Le juge à l’issue des débats a avisé les parties présentes ou représentées, que la décision serait rendue le 21 Novembre 2024, conformément aux dispositions de l’article 450 du Code de Procédure Civile.
ENTRE :
DEMANDEUR :
Société ARCHIPEL HABITAT
[Adresse 2]
[Localité 5]
représentée par Mme [V], munie d’un pouvoir
ET :
DEFENDEUR :
M. [K] [G] [P]
SEA
[Adresse 9]
[Localité 3]
non comparant, ni représenté
EXPOSÉ DU LITIGE
Par acte sous seing privé du 21 mai 2021, l’établissement ARCHIPEL HABITAT a consenti un bail d’habitation à M. [K] [G] [P] sur des locaux situés au [Adresse 1] à [Localité 8], moyennant le paiement d’un loyer mensuel, hors charges, de 419.81 euros.
Un état des lieux d’entrée du logement a été effectué contradictoirement le 21 mai 2021.
Par ordonnance sur requête en date du 7 février 2023, le juge des contentieux de la protection du tribunal judiciaire de RENNES a, notamment, constaté la résiliation du bail suite à l’abandon des lieux par le locataire, et l’a condamné à payer à ARCHIPEL HABITAT la somme de 4 677,54 euros au titre des loyers et charges impayés dus au 31 décembre 2022, échéance de décembre 2022 incluse, outre les loyers et charges dus depuis le 1er janvier 2023 jusqu’à la résiliation du bail constatée au jour de la décision ainsi qu’une indemnité d’occupation égale au montant du loyer qui aurait été dû en cas de poursuite du bail dans la limite de un mois à compter de la décision.
Un procès-verbal de reprise des lieux a été dressé le 30 mars 2023 par Maître [T], commissaire de justice à [Localité 7].
Un procès-verbal de constat a été dressé le 17 avril 2023 par commissaire de justice au titre de l’état des lieux de sortie.
Par lettre recommandée avec accusé de réception, en date du 25 octobre 2023, le bailleur a mis en demeure le locataire de payer la somme de 10 652,87 euros dont 3 375,24 euros au titre des réparations locatives. Ce courrier est revenu portant la mention « pli avisé et non réclamé ».
M. [K] [G] [P] ne s’est pas présenté à la tentative de conciliation à laquelle il a été conviée à la demande du bailleur le 26 janvier 2024.

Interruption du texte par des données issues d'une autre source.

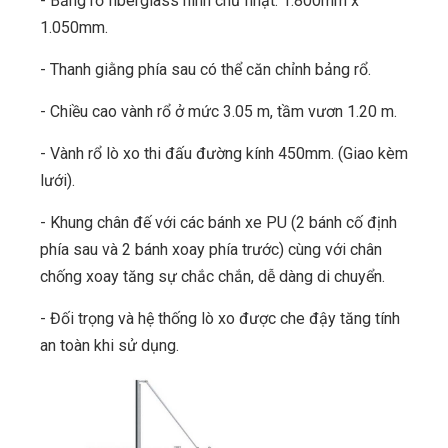
- Bảng rổ fiberglass hình chữ nhật: 1.800mm x
1.050mm.
- Thanh giằng phía sau có thể căn chỉnh bảng rổ.
- Chiều cao vành rổ ở mức 3.05 m, tầm vươn 1.20 m.
- Vành rổ lò xo thi đấu đường kính 450mm. (Giao kèm
lưới).
- Khung chân đế với các bánh xe PU (2 bánh cố định
phía sau và 2 bánh xoay phía trước) cùng với chân
chống xoay tăng sự chắc chắn, dễ dàng di chuyển.
- Đối trọng và hệ thống lò xo được che đậy tăng tính
an toàn khi sử dụng.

Par requête reçue au greffe le 15 février 2024, l’établissement ARCHIPEL HABITAT a saisi le juge des contentieux de la protection du tribunal judiciaire de Rennes aux fins de voir condamner M. [K] [G] [P] au paiement des sommes suivantes :
2 281,13 euros au titre des indemnités d’occupation et réparations locatives ;116 euros correspondant au coût du procès-verbal d’état des lieux de sortie établi par commissaire de justice ;50 euros sur le fondement de l’article 700 du code de procédure civile, outre les entiers dépens.Les parties ont été convoquées par les soins du greffe à l’audience du 10 octobre 2024. Le demandeur a été invité à faire citer le défendeur, ce dernier n’ayant pas été touché par la convocation. Il a été justifié de la citation par commissaire de justice en date du 6 août 2024.
L’affaire a été appelée à l’audience du 10 octobre 2024.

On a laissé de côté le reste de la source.